I am trying but cannot remember: What did we do to them? When? How? Why is the Iranian president saying that ‘The Moslem world’s main problem is Israel.’?

 

There are more than a billion Moslems in the world. Most live in substandard conditions. They suffer from hunger, poverty, ignorance; blood soaked conflicts that extend from Kashmir to Kurdistan and from Darfur to Bangladesh. And we are their main problem? How exactly are we bothering them?

 

I refuse to accept the argument that ‘that is the way they are’. ‘They’ used to say that about us and we’ve grown to suspect the statement.

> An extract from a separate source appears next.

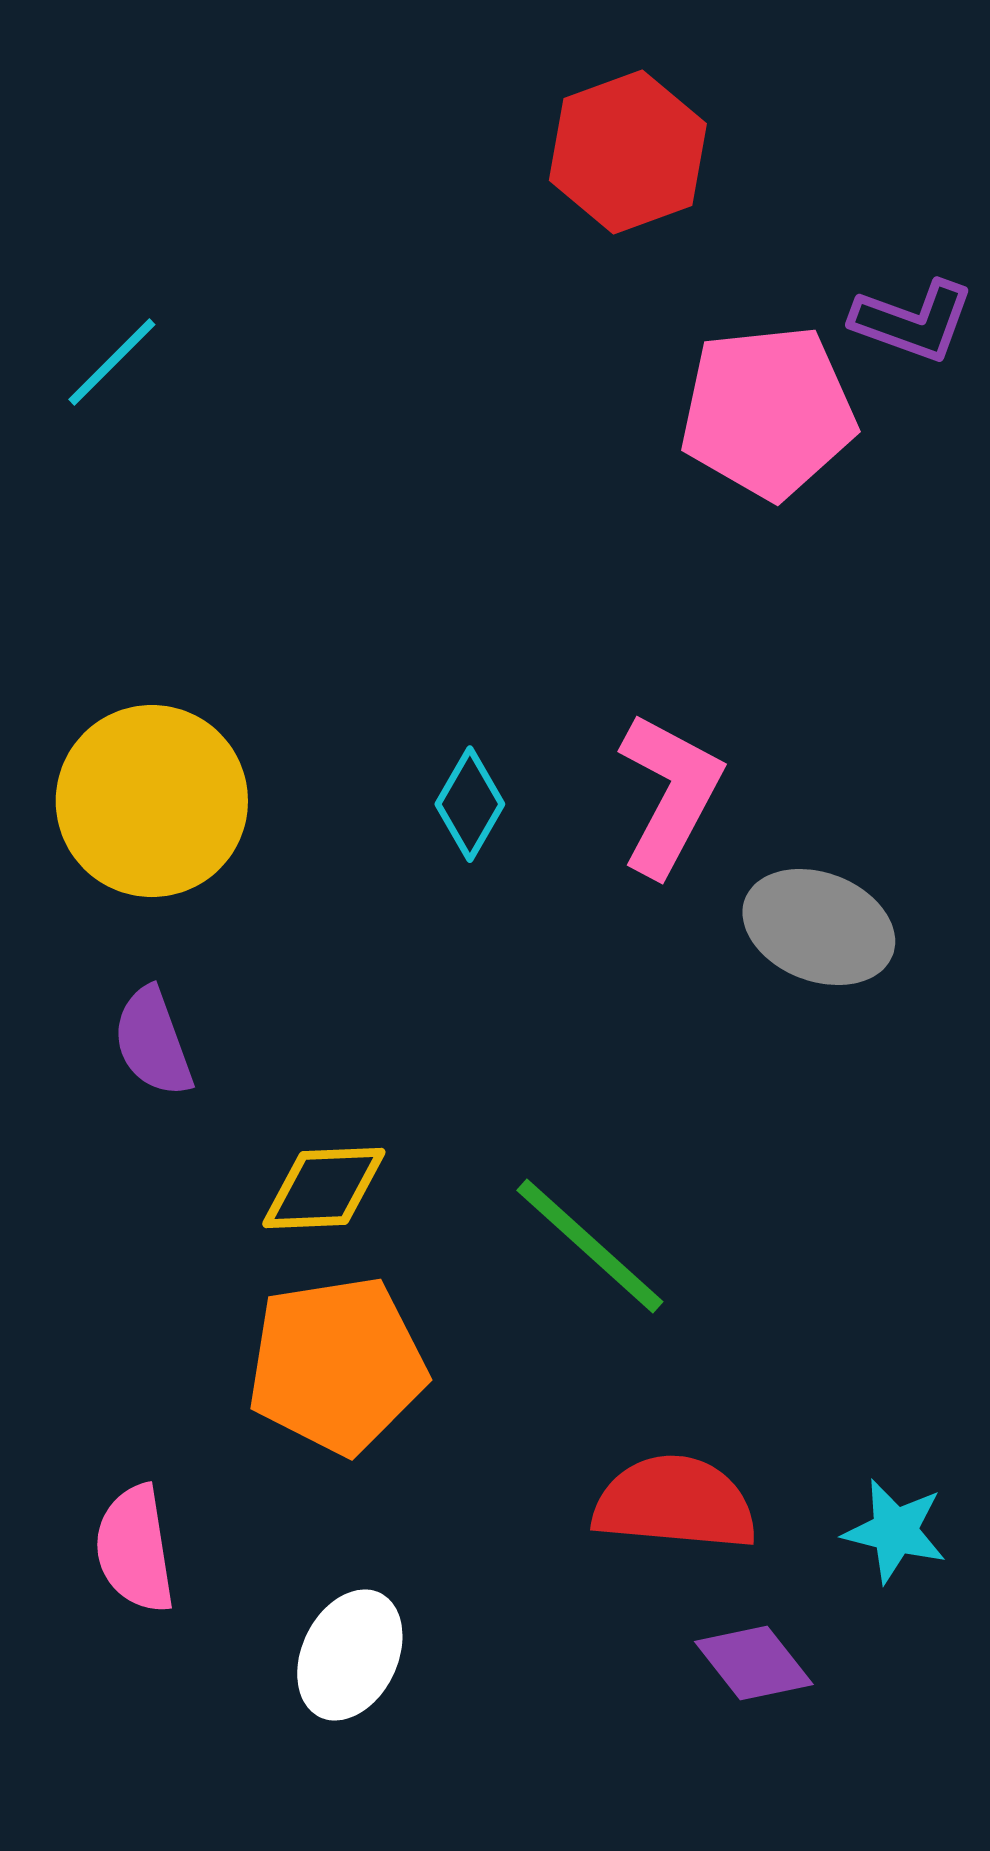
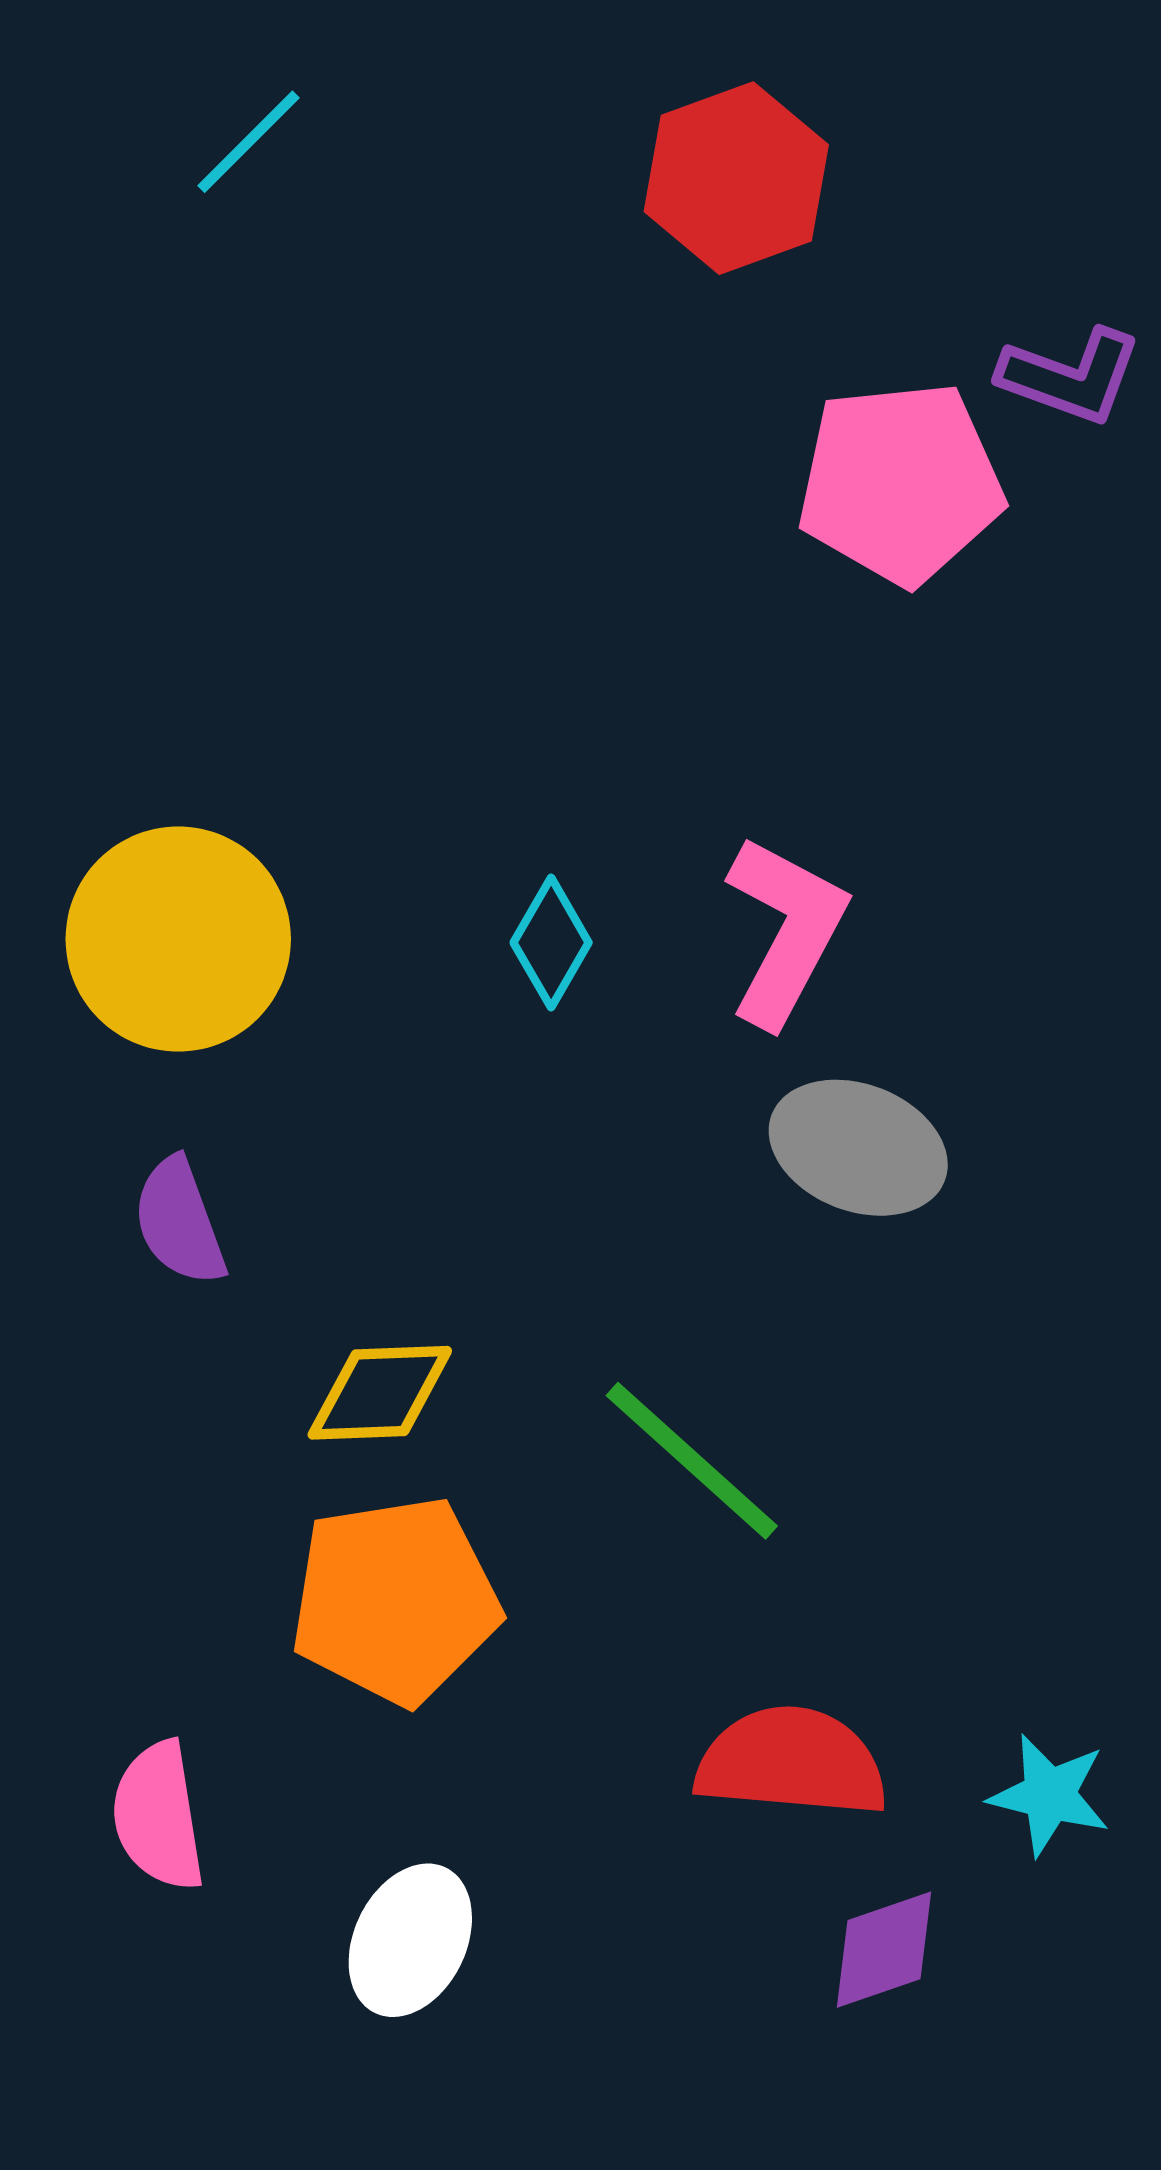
cyan line: (112, 362) -> (249, 142), moved
gray ellipse: (819, 927) -> (858, 1148), moved
purple diamond: (754, 1663) -> (884, 1950), turned -71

There has to be another reason, a dark secret that convinced residents of southern Lebanon to escalate things along a quiet border, to kidnap soldiers of an army that had withdrawn from their territory, and to turn their country into islands of rubble precisely at a time that they had finally extricated themselves from 20 years of rack and ruin.

 

We have become accustomed to telling ourselves things like: ‘The Iranians are responsible,’ or ‘Syria is stirring things up behind the scenes.’ But that is really too simplistic.

 

What about the people? What do they think? What about their hopes, their loves, their aspirations and dreams? What about their children? Do they really believe that hating us is enough of a reason to send their children off to die?